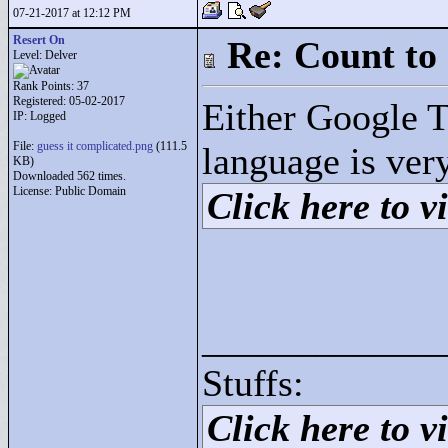
07-21-2017 at 12:12 PM
Resert On
Re: Count to
Level: Delver
Rank Points:
37
Registered: 05-02-2017
Either Google Tr
IP: Logged
File:
guess it complicated.png
(111.5
language is ver
KB)
Downloaded 562 times.
License: Public Domain
Click here to vi
____________
Stuffs:
Click here to vi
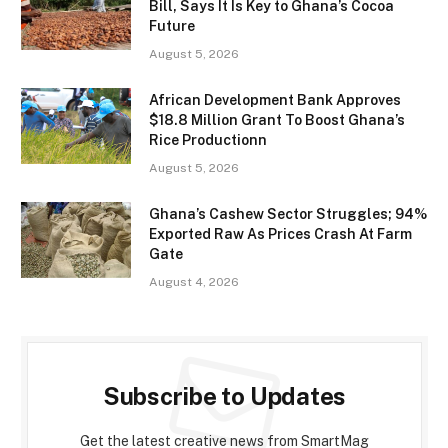
Bill, Says It Is Key to Ghana’s Cocoa
Future
August 5, 2026
African Development Bank Approves
$18.8 Million Grant To Boost Ghana’s
Rice Productionn
August 5, 2026
Ghana’s Cashew Sector Struggles; 94%
Exported Raw As Prices Crash At Farm
Gate
August 4, 2026
Subscribe to Updates
Get the latest creative news from SmartMag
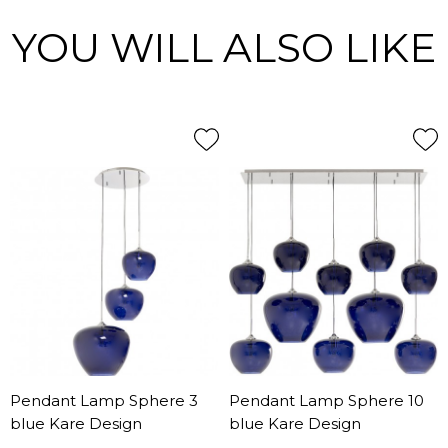
YOU WILL ALSO LIKE
Pendant Lamp Sphere 3
Pendant Lamp Sphere 10
blue Kare Design
blue Kare Design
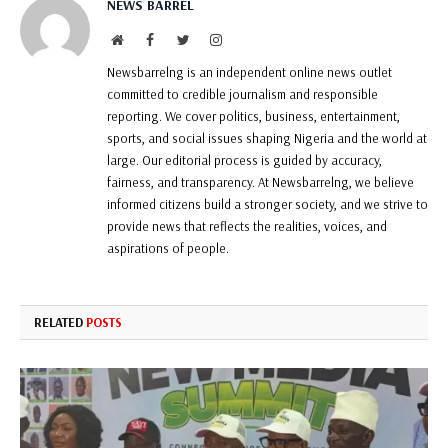
NEWS BARREL
Website
Facebook
Twitter
Instagram
Newsbarrelng is an independent online news outlet
committed to credible journalism and responsible
reporting. We cover politics, business, entertainment,
sports, and social issues shaping Nigeria and the world at
large. Our editorial process is guided by accuracy,
fairness, and transparency. At Newsbarrelng, we believe
informed citizens build a stronger society, and we strive to
provide news that reflects the realities, voices, and
aspirations of people.
RELATED
POSTS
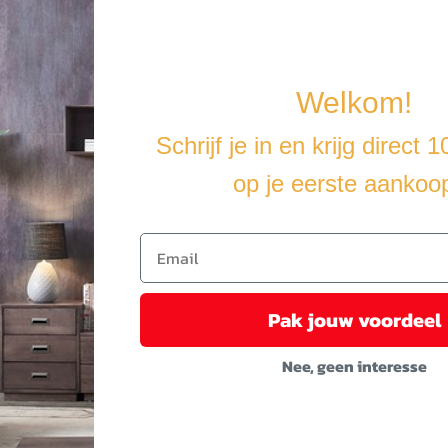
able covers, making them easy to wash and maintain.
making it completely flexible and easy to move. This way you can crea
Welkom!
u cover the furniture with a water-resistant cover.
Schrijf je in en krijg direct 
op je eerste aankoo
Pak jouw voordeel
Nee, geen interesse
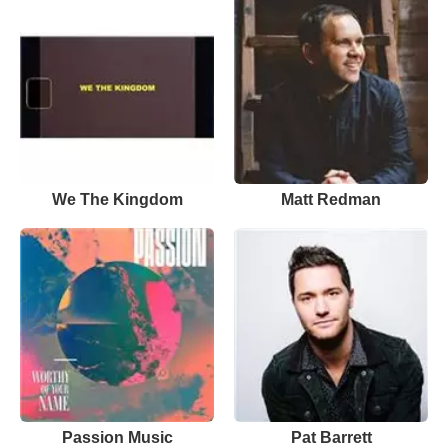
We The Kingdom
Matt Redman
Passion Music
Pat Barrett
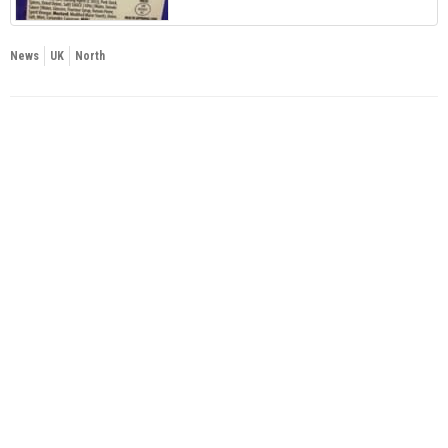
News
UK
North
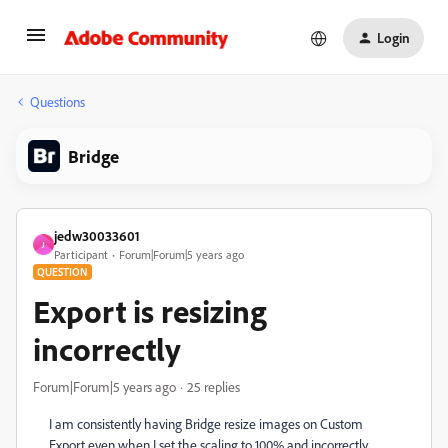
Login
Questions
Bridge
jedw30033601
J
Participant
Forum|Forum|5 years ago
QUESTION
Export is resizing
incorrectly
Forum|Forum|5 years ago
25 replies
I am consistently having Bridge resize images on Custom
Export even when I set the scaling to 100% and incorrectly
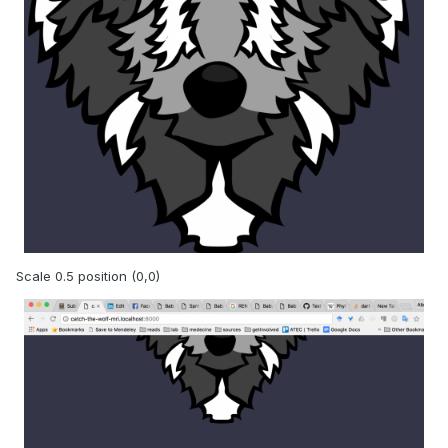
Scale 0.5 position (0,0)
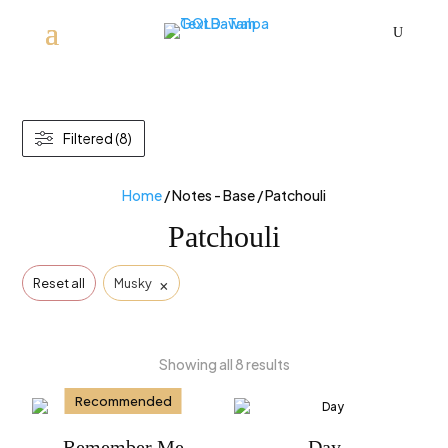
U
Filtered (8)
Home
/ Notes - Base / Patchouli
Patchouli
×
Reset all
Musky
Showing all 8 results
Recommended
Remember Me
Day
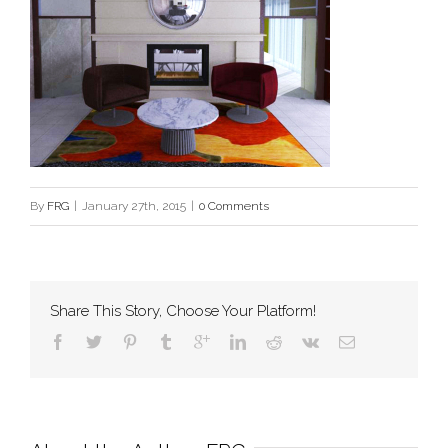
By
FRG
|
January 27th, 2015
|
0 Comments
Share This Story, Choose Your Platform!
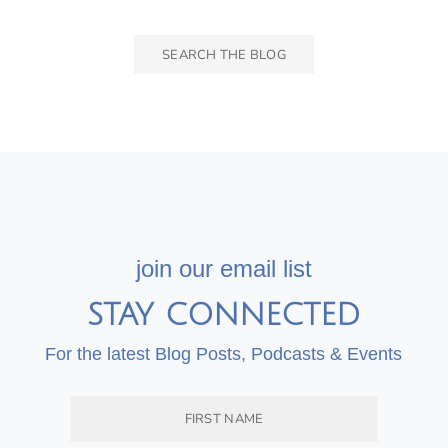
join our email list
STAY CONNECTED
For the latest Blog Posts, Podcasts & Events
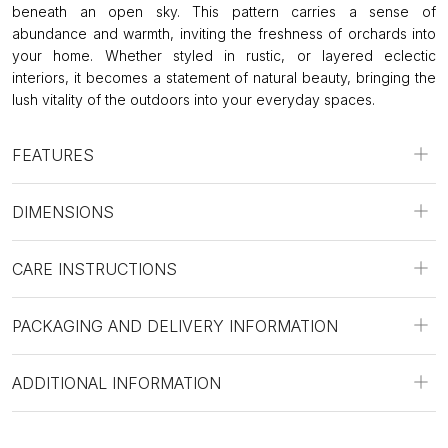
beneath an open sky. This pattern carries a sense of
abundance and warmth, inviting the freshness of orchards into
your home. Whether styled in rustic, or layered eclectic
interiors, it becomes a statement of natural beauty, bringing the
lush vitality of the outdoors into your everyday spaces.
FEATURES
DIMENSIONS
CARE INSTRUCTIONS
PACKAGING AND DELIVERY INFORMATION
ADDITIONAL INFORMATION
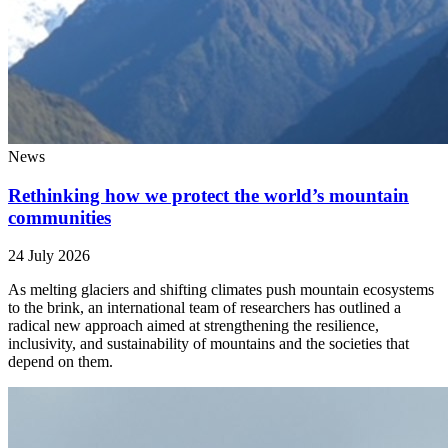
News
Rethinking how we protect the world’s mountain
communities
24 July 2026
As melting glaciers and shifting climates push mountain ecosystems
to the brink, an international team of researchers has outlined a
radical new approach aimed at strengthening the resilience,
inclusivity, and sustainability of mountains and the societies that
depend on them.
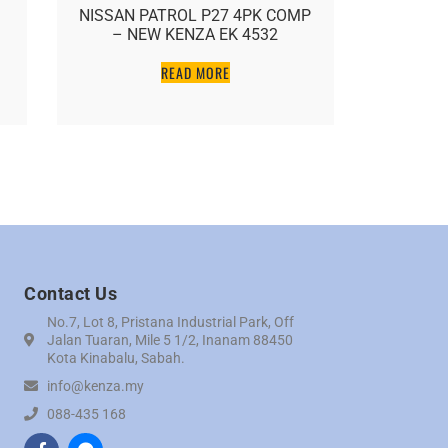
NISSAN PATROL P27 4PK COMP
NISSA
– NEW KENZA EK 4532
COMP 
READ MORE
Contact Us
No.7, Lot 8, Pristana Industrial Park, Off
Jalan Tuaran, Mile 5 1/2, Inanam 88450
Kota Kinabalu, Sabah.
info@kenza.my
088-435 168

────────────────────

## What you are asked to do
The answer is every line of the data, exactly as written, with the pictures dropped.

## Exercise answer
07-21-2017 at 12:12 PM
Resert On
Re: Count to
Level: Delver
Rank Points:
37
Registered: 05-02-2017
Either Google Tr
IP: Logged
File:
guess it complicated.png
(111.5
language is ver
KB)
Downloaded 562 times.
License: Public Domain
Click here to vi
____________
Stuffs:
Click here to vi
Bill, Says It Is Key to Ghana’s Cocoa
Future
August 5, 2026
African Development Bank Approves
$18.8 Million Grant To Boost Ghana’s
Rice Productionn
August 5, 2026
Ghana’s Cashew Sector Struggles; 94%
Exported Raw As Prices Crash At Farm
Gate
August 4, 2026
Subscribe to Updates
Get the latest creative news from SmartMag
YOU WILL ALSO LIKE
Pendant Lamp Sphere 3
Pendant Lamp Sphere 10
blue Kare Design
blue Kare Design
NEWS BARREL
Website
Facebook
Twitter
Instagram
Newsbarrelng is an independent online news outlet
committed to credible journalism and responsible
reporting. We cover politics, business, entertainment,
sports, and social issues shaping Nigeria and the world at
large. Our editorial process is guided by accuracy,
fairness, and transparency. At Newsbarrelng, we believe
informed citizens build a stronger society, and we strive to
provide news that reflects the realities, voices, and
aspirations of people.
RELATED
POSTS
able covers, making them easy to wash and maintain.
making it completely flexible and easy to move. This way you can crea
Welkom!
u cover the furniture with a water-resistant cover.
Schrijf je in en krijg direct 
op je eerste aankoo
Pak jouw voordeel
Nee, geen interesse
We The Kingdom
Matt Redman
Passion Music
Pat Barrett
News
UK
North
Login
Questions
Bridge
jedw30033601
J
Participant
Forum|Forum|5 years ago
QUESTION
Export is resizing
incorrectly
Forum|Forum|5 years ago
25 replies
I am consistently having Bridge resize images on Custom
Export even when I set the scaling to 100% and incorrectly
Scale 0.5 position (0,0)
U
Filtered (8)
Home
/ Notes - Base / Patchouli
Patchouli
×
Reset all
Musky
Showing all 8 results
Recommended
Remember Me
Day
By
FRG
|
January 27th, 2015
|
0 Comments
Share This Story, Choose Your Platform!
join our email list
STAY CONNECTED
For the latest Blog Posts, Podcasts & Events
beneath an open sky. This pattern carries a sense of
abundance and warmth, inviting the freshness of orchards into
your home. Whether styled in rustic, or layered eclectic
interiors, it becomes a statement of natural beauty, bringing the
lush vitality of the outdoors into your everyday spaces.
FEATURES
DIMENSIONS
CARE INSTRUCTIONS
PACKAGING AND DELIVERY INFORMATION
ADDITIONAL INFORMATION
News
Rethinking how we protect the world’s mountain
communities
24 July 2026
As melting glaciers and shifting climates push mountain ecosystems
to the brink, an international team of researchers has outlined a
radical new approach aimed at strengthening the resilience,
inclusivity, and sustainability of mountains and the societies that
depend on them.
NISSAN PATROL P27 4PK COMP
NISSA
– NEW KENZA EK 4532
COMP 
READ MORE
Contact Us
No.7, Lot 8, Pristana Industrial Park, Off
Jalan Tuaran, Mile 5 1/2, Inanam 88450
Kota Kinabalu, Sabah.
info@kenza.my
088-435 168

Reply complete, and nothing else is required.